Investasi telah meningkat baik investasi langsung maupun tidak langsung.
Keempat,
sektor perbankan masih cukup kuat dalam menopang perkembangan ekonomi, dimana
jumlah dana di lembaga keuangan khususnya perbankan Indonesia yang belum mampu
dimanfaatkan sektor riil masih besar. Kelebihan likuiditas inilah yang selama
ini terpaksa diserap oleh Bank Indonesia,
yang dewasa ini berjumlah sekitar Rp430 triliun.
Tantangan
ekonomi global membutuhkan kesiapan kita bersama untuk membuat kebijakan dan
strategi antisipatif.
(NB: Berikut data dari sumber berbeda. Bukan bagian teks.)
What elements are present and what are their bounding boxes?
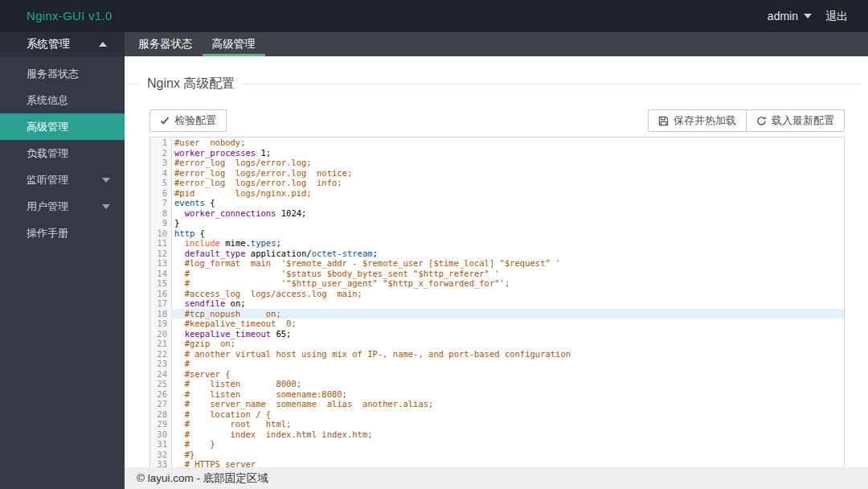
code-text: #error_log logs/error.log notice; [171,168,844,179]
line-number: 3 [150,158,171,168]
code-line[interactable]: 23 # [150,359,844,369]
toolbar-left: 检验配置 [149,109,227,132]
code-text: # [171,359,844,369]
code-text: #user nobody; [171,138,844,148]
line-number: 18 [150,309,171,319]
code-text: # another virtual host using mix of IP-,… [171,349,844,360]
sidebar-item[interactable]: 系统信息 [0,87,125,113]
code-text: #server { [171,369,844,380]
tab-active[interactable]: 高级管理 [203,32,265,56]
title-divider-right [243,84,862,84]
line-number: 20 [150,329,171,339]
code-line[interactable]: 1#user nobody; [150,138,844,148]
sidebar-item[interactable]: 高级管理 [0,113,125,140]
code-line[interactable]: 24 #server { [150,369,844,380]
code-line[interactable]: 18 #tcp_nopush on; [150,309,844,319]
chevron-down-icon [102,178,110,183]
code-line[interactable]: 10http { [150,228,844,239]
logout-link[interactable]: 退出 [825,0,848,32]
line-number: 21 [150,339,171,349]
check-config-button[interactable]: 检验配置 [149,109,227,132]
user-menu[interactable]: admin [768,0,812,32]
sidebar-group-label: 系统管理 [27,38,70,50]
code-line[interactable]: 27 # server_name somename alias another.… [150,399,844,409]
line-number: 28 [150,409,171,420]
code-line[interactable]: 19 #keepalive_timeout 0; [150,318,844,329]
code-editor[interactable]: 1#user nobody;2worker_processes 1;3#erro… [149,137,845,489]
code-text: # server_name somename alias another.ali… [171,399,844,409]
sidebar-item[interactable]: 操作手册 [0,220,125,246]
line-number: 14 [150,269,171,279]
check-icon [160,116,170,125]
code-line[interactable]: 12 default_type application/octet-stream… [150,249,844,259]
code-line[interactable]: 11 include mime.types; [150,238,844,249]
code-text: #error_log logs/error.log info; [171,178,844,188]
code-line[interactable]: 17 sendfile on; [150,298,844,309]
sidebar-group-system[interactable]: 系统管理 [0,32,125,56]
code-line[interactable]: 9} [150,218,844,228]
top-bar: Nginx-GUI v1.0 admin 退出 [0,0,868,32]
code-text: #pid logs/nginx.pid; [171,188,844,199]
main-content: Nginx 高级配置 检验配置 保存并热加载 [125,56,868,489]
save-icon [658,116,669,126]
sidebar-item[interactable]: 用户管理 [0,193,125,220]
line-number: 15 [150,278,171,289]
code-line[interactable]: 7events { [150,198,844,208]
code-text: # root html; [171,419,844,429]
sidebar-item-label: 用户管理 [27,200,68,212]
code-line[interactable]: 13 #log_format main '$remote_addr - $rem… [150,258,844,269]
code-text: # } [171,439,844,450]
line-number: 11 [150,238,171,249]
line-number: 7 [150,198,171,208]
tab-item[interactable]: 服务器状态 [129,32,203,56]
code-line[interactable]: 16 #access_log logs/access.log main; [150,289,844,299]
line-number: 1 [150,138,171,148]
line-number: 2 [150,148,171,158]
line-number: 5 [150,178,171,188]
line-number: 8 [150,208,171,219]
code-line[interactable]: 25 # listen 8000; [150,379,844,389]
save-reload-button[interactable]: 保存并热加载 [648,109,747,132]
code-line[interactable]: 29 # root html; [150,419,844,429]
line-number: 9 [150,218,171,228]
code-line[interactable]: 5#error_log logs/error.log info; [150,178,844,188]
code-text: # listen 8000; [171,379,844,389]
code-text: # '"$http_user_agent" "$http_x_forwarded… [171,278,844,289]
line-number: 32 [150,450,171,460]
code-text: worker_connections 1024; [171,208,844,219]
code-text: } [171,218,844,228]
code-line[interactable]: 4#error_log logs/error.log notice; [150,168,844,179]
code-line[interactable]: 20 keepalive_timeout 65; [150,329,844,339]
sidebar-item[interactable]: 监听管理 [0,166,125,193]
sidebar-item[interactable]: 服务器状态 [0,60,125,87]
sidebar-item-label: 负载管理 [27,147,68,159]
sidebar-item[interactable]: 负载管理 [0,140,125,166]
sidebar-item-label: 操作手册 [27,227,68,239]
code-line[interactable]: 3#error_log logs/error.log; [150,158,844,168]
code-line[interactable]: 30 # index index.html index.htm; [150,429,844,440]
toolbar-right: 保存并热加载 载入最新配置 [648,109,845,132]
code-line[interactable]: 31 # } [150,439,844,450]
line-number: 19 [150,318,171,329]
code-line[interactable]: 15 # '"$http_user_agent" "$http_x_forwar… [150,278,844,289]
code-text: #log_format main '$remote_addr - $remote… [171,258,844,269]
code-line[interactable]: 21 #gzip on; [150,339,844,349]
line-number: 10 [150,228,171,239]
footer: © layui.com - 底部固定区域 [125,467,868,489]
code-text: #gzip on; [171,339,844,349]
code-text: keepalive_timeout 65; [171,329,844,339]
code-line[interactable]: 32 #} [150,450,844,460]
line-number: 23 [150,359,171,369]
code-line[interactable]: 26 # listen somename:8080; [150,389,844,400]
code-text: #} [171,450,844,460]
side-nav: 系统管理 服务器状态系统信息高级管理负载管理监听管理用户管理操作手册 [0,32,125,489]
load-latest-button[interactable]: 载入最新配置 [746,109,845,132]
code-line[interactable]: 8 worker_connections 1024; [150,208,844,219]
code-line[interactable]: 2worker_processes 1; [150,148,844,158]
sidebar-item-label: 高级管理 [27,121,68,133]
code-line[interactable]: 28 # location / { [150,409,844,420]
code-line[interactable]: 6#pid logs/nginx.pid; [150,188,844,199]
sidebar-item-label: 监听管理 [27,174,68,186]
code-line[interactable]: 22 # another virtual host using mix of I… [150,349,844,360]
code-line[interactable]: 14 # '$status $body_bytes_sent "$http_re… [150,269,844,279]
Strategi dan arah kebijakan dalam tahun 2013 selain harus
memperkuat ketahanan dalam menangkal risiko penularan krisis global terhadap
stabilitas makroekonomi dan keuangan Indonesia, juga harus mendorong
potensi dan kekuatan perekonomian nasional.
Pemerintah
harus terus memonitor dan mempersiapkan langkah-langkah antisipatif-kebijakan
untuk memitigasi setiap potensi resiko ancaman eksternal. Semangat
Indonesia-Incorporated dalam meminimalisir resiko ekonomi global sangat
penting. Sehingga kita dapat mencapai target-target pembangunan baik yang
tertuang dalam RPJP, RPJM dan ausmsi APBN 2013.
Dari sisi
kebijakan makroekonomi, kebijakan fiskal Pemerintah dan kebijakan moneter Bank Indonesia perlu
diarahkan untuk dapat menstimulus perekonomian khususnya dari sisi permintaan
dengan tetap menjaga stabilitas makroekonomi dan sistem keuangan. Dari sisi
keseimbangan fiscal, meski defisit anggaran dan utang masih cukup aman, tetapi
beban subsidi BBM yang terus membengkak bisa mengurangi fleksibilitas
pengelolaan fiskal.
Proporsi
defisit/PDB dan utang Indonesia
masih pada zona aman. Pemerintah dan DPR telah menyepakati defisit anggaran
terhadap PDB pada 2013 sebesar 1.65 persen dan dibawah rule of thumb standar
aman sebesar 3 persen. Sementara rasio utang terhadap PDB berada pada lebel 25
persen. Proporsi ini perlu terus kita jaga dan pertahankan untuk menciptakan
fundamental ekonomi yang semakin kuat. Sekaligus juga sebagai antisipasi
terhadap setiap external-shock kepada kesehatan belanja dan fiskal Indonesia pada
2013.
Sementara
itu, dari sisi kebijakan sektoral dan struktural, peningkatan investasi dan
kapasitas perekonomian untuk mendorong pertumbuhan ekonomi dari sisi penawaran
perlu dilakukan melalui percepatan berbagai program yang selama ini telah
dicanangkan untuk peningkatan investasi dan infrastruktur, khususnya dalam
Master Plan untuk Percepatan Pembangunan Ekonomi Indonesia (MP3EI).(*)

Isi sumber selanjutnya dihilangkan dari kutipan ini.